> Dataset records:
----
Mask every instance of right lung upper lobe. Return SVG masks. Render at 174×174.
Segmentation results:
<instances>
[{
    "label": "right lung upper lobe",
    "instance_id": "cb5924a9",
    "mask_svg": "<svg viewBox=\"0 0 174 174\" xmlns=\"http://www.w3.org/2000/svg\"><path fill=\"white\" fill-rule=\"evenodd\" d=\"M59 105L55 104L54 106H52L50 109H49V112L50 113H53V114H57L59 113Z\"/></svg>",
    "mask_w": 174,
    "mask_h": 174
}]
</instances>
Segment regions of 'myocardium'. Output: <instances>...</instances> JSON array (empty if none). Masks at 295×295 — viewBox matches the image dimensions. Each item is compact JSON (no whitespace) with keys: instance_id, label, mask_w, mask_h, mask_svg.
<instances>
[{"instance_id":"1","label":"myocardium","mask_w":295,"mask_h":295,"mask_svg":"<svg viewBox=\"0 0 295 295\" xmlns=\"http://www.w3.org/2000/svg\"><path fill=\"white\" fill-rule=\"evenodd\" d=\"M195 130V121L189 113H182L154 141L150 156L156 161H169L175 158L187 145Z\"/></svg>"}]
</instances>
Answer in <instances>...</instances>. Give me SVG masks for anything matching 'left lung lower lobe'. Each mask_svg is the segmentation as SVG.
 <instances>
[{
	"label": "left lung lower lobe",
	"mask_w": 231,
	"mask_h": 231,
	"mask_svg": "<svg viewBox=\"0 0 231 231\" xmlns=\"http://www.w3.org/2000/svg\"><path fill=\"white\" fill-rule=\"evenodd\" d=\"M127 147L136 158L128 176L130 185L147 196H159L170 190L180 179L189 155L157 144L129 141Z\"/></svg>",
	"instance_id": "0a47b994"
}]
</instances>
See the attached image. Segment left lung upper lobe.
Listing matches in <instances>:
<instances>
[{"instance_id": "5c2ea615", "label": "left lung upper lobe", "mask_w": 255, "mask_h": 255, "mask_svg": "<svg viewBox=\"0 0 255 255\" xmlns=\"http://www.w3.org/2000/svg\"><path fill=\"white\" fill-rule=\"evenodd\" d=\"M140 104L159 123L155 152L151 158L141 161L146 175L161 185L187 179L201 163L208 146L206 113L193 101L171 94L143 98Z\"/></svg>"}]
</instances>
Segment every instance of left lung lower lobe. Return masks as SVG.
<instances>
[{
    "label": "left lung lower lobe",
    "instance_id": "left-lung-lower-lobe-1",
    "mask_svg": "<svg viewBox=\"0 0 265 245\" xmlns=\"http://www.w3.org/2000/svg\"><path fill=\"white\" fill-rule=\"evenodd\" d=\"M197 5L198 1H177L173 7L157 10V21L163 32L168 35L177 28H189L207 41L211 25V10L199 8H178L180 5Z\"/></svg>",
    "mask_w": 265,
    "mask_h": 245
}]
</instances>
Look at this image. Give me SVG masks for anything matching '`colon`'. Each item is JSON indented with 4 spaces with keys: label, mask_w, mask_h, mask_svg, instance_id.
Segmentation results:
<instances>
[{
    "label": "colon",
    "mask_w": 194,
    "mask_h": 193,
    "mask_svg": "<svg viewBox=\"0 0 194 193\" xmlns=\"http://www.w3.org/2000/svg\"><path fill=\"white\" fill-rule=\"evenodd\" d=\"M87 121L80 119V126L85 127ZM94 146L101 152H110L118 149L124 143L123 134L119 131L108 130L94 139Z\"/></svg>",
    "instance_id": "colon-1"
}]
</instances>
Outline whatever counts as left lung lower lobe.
----
> Assigned task: Retype word for word the line above with "Answer in <instances>...</instances>." and all lines after it, nothing else.

> Reply to the exercise:
Answer in <instances>...</instances>. Give me SVG masks for anything matching 'left lung lower lobe'. Each mask_svg is the segmentation as SVG.
 <instances>
[{
	"label": "left lung lower lobe",
	"mask_w": 231,
	"mask_h": 231,
	"mask_svg": "<svg viewBox=\"0 0 231 231\" xmlns=\"http://www.w3.org/2000/svg\"><path fill=\"white\" fill-rule=\"evenodd\" d=\"M127 147L136 158L128 176L130 185L147 196H159L170 190L180 179L189 155L157 144L129 141Z\"/></svg>",
	"instance_id": "0a47b994"
}]
</instances>
See the attached image. Segment left lung upper lobe.
Listing matches in <instances>:
<instances>
[{"instance_id": "5c2ea615", "label": "left lung upper lobe", "mask_w": 255, "mask_h": 255, "mask_svg": "<svg viewBox=\"0 0 255 255\" xmlns=\"http://www.w3.org/2000/svg\"><path fill=\"white\" fill-rule=\"evenodd\" d=\"M140 104L159 123L155 152L151 158L141 161L146 175L161 185L187 179L201 163L208 146L206 113L193 101L171 94L143 98Z\"/></svg>"}]
</instances>
Segment every instance of left lung lower lobe. Return masks as SVG.
<instances>
[{
    "label": "left lung lower lobe",
    "instance_id": "left-lung-lower-lobe-1",
    "mask_svg": "<svg viewBox=\"0 0 265 245\" xmlns=\"http://www.w3.org/2000/svg\"><path fill=\"white\" fill-rule=\"evenodd\" d=\"M197 5L198 1H177L173 7L157 10V21L163 32L168 35L177 28H189L207 41L211 25V10L199 8H178L180 5Z\"/></svg>",
    "mask_w": 265,
    "mask_h": 245
}]
</instances>
Look at this image. Give me SVG masks for anything matching '`colon`'. Each item is JSON indented with 4 spaces with keys: label, mask_w, mask_h, mask_svg, instance_id.
Segmentation results:
<instances>
[{
    "label": "colon",
    "mask_w": 194,
    "mask_h": 193,
    "mask_svg": "<svg viewBox=\"0 0 194 193\" xmlns=\"http://www.w3.org/2000/svg\"><path fill=\"white\" fill-rule=\"evenodd\" d=\"M87 121L80 119V126L85 127ZM94 146L101 152H110L118 149L124 143L123 134L119 131L108 130L94 139Z\"/></svg>",
    "instance_id": "colon-1"
}]
</instances>
Outline whatever counts as left lung lower lobe.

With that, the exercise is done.